── MATERIAL PROVIDED ──
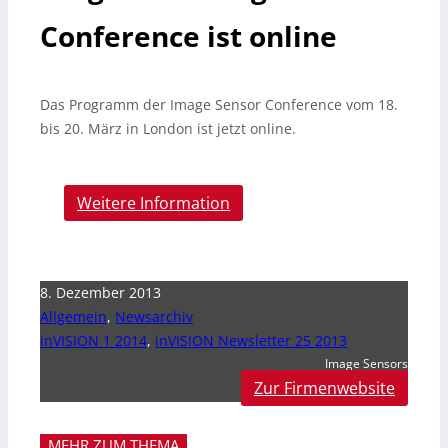
Conference ist online
Das Programm der Image Sensor Conference vom 18.
bis 20. März in London ist jetzt online.
Weitere Information
8. Dezember 2013
Allgemein
,
Newsarchiv
inVISION 1 2014
,
inVISION Newsletter 25 2013
Image Sensors
Zur Firmenwebsite
MEHR ZUM THEMA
───
WORK REQUIRED - Everything in the listing except the pictures must come back exactly as written.

TASK OUTPUT -
Conference ist online
Das Programm der Image Sensor Conference vom 18.
bis 20. März in London ist jetzt online.
Weitere Information
8. Dezember 2013
Allgemein
,
Newsarchiv
inVISION 1 2014
,
inVISION Newsletter 25 2013
Image Sensors
Zur Firmenwebsite
MEHR ZUM THEMA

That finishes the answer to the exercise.